《たいすけ》の山よもやま話 山の法律相談4 免責の有効性

山の法律相談(4) 免責の有効性            

 

                                    岳 遊 子

 

□ 設問:責任を免れるための同意書に効力はあるか。


 山岳会は山行中、メンバーがアクシデントを起こさないように細心の注意を払っているが、万一に備えて「事故によって損害を受けた場合でも山の会に対して損害賠償請求をいっさい行なわない」という同意書は有効か。
        
回答:消費者契約法では、「事業者」がいっさいの責任を負わず、損害賠償責任のすべてを免除するという条項を無効としている。合同登山を主催する山の会はこの「事業者」にあたる。したがって、すべての責任を負わないという免責同意書があったとしても法律的には無効である。

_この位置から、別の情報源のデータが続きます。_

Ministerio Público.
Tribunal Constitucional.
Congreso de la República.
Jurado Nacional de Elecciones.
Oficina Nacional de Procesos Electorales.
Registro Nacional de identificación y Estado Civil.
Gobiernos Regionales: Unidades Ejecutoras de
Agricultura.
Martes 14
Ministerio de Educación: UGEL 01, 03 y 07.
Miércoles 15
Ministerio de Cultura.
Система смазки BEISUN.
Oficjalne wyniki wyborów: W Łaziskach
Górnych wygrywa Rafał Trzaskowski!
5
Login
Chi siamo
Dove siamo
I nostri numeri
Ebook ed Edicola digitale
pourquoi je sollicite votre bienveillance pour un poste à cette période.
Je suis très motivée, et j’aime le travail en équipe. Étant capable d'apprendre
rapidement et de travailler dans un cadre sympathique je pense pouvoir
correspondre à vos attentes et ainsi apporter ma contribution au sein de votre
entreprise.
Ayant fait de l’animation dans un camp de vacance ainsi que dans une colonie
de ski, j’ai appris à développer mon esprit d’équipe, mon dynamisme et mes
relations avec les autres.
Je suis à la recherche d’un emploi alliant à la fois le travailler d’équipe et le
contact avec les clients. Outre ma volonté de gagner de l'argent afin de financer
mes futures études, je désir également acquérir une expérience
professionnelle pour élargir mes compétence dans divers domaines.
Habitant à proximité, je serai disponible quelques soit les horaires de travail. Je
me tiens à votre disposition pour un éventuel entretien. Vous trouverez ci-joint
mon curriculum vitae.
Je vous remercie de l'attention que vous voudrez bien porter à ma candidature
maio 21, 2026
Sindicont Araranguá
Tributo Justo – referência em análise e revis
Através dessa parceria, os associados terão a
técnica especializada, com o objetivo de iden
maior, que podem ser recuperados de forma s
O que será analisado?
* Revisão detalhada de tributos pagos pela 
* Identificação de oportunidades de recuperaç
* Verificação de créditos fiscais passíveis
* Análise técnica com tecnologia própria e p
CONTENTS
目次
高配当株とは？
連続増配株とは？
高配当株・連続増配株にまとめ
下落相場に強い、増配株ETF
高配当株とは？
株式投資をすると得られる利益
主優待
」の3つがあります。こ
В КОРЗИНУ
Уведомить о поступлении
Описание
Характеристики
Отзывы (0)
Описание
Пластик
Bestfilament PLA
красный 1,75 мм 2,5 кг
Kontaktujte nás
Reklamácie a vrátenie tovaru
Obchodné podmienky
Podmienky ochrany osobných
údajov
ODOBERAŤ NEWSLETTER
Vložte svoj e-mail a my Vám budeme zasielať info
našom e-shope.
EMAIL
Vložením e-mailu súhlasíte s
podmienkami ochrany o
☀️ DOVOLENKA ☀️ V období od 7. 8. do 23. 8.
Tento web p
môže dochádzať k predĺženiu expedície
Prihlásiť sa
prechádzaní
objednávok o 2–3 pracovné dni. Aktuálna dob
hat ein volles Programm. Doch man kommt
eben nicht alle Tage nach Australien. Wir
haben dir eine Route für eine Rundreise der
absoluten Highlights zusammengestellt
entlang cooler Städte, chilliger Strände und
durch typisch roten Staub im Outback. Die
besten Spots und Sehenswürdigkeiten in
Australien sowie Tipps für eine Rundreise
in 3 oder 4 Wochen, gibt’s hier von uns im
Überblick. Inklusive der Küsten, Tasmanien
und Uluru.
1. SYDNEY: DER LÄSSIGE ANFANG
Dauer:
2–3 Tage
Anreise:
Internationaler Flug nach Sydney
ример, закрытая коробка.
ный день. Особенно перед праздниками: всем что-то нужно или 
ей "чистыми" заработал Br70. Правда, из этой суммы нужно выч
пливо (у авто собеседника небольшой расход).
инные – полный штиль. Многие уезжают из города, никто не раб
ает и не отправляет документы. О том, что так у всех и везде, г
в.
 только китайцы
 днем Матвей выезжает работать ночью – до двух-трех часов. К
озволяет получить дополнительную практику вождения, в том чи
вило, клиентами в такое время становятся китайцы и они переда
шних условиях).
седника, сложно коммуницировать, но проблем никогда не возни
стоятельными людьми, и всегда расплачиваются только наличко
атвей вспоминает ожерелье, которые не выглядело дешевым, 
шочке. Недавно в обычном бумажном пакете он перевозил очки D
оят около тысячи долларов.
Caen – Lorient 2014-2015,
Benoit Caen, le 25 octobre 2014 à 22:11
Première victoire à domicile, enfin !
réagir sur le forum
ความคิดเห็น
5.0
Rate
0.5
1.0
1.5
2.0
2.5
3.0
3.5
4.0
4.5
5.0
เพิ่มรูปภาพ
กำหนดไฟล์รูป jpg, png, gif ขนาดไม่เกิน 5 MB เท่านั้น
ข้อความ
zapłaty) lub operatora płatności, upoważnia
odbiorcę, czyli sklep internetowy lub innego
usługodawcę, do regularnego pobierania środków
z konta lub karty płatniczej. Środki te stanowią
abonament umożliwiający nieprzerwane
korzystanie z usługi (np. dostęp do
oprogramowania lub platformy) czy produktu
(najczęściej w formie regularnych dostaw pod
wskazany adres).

クライミングジムなどの入会承諾書に見られる「施設内で起こった事故について、いっさいの損害賠償を請求しない」という条項についても、同じように無効である。
免責同意書は無効だが、事前の説明会では登山中にどのような危険があり、どのような範囲では自分の判断で行動するかといったリスクや自己責任について参加者に説明するという意味合いが重要である。そして、そのような説明を行うことは裁判の際に注意義務の有無について判断する材料になる。今回の設問のように山へ案内すると言って会員外の人を募ったとき、会員同士の山行のときと違って参加者に対する安全義務が生じる場合がある。ただし、合同登山の実施形態によって異なり、義務が生じないケースもある。
  日本では包括的な免責同意書は無効だが、国によっては一定の効力が認められている。たとえばアメリカでガイド登山などに申し込み、事前に登山に伴うリスクについて詳しい説明を受けて免責事項に署名した場合、万一のときにはこの同意書が一定の効力を持つ。

 

 

□ クライングジムでの事故

管理者があいまいな登山道に比べて、クライングジムの人口壁は設置・管理者がはっきりしている。そのため、ホールドの破損などによって事故が起こった場合に管理者の責任が問われる。人口壁での重大事故が増えており、人口壁に関する紛争が増えている。

 

 

リスクの説明
自然には必ずリスクがある。登山はリスクを認識し、それを受け入れたうえで、リスクをコントロールすることによって成り立つ。登山に関して、リスクの説明義務が問題なった裁判例は日本にはまだないが、ミーテングのときリーダーはその山行のリスクをメンバーに説明することによって事故防止につながる。

 

 

まとめ:

山岳会がすべての責任を負わないとう包括的な同意書は無効である。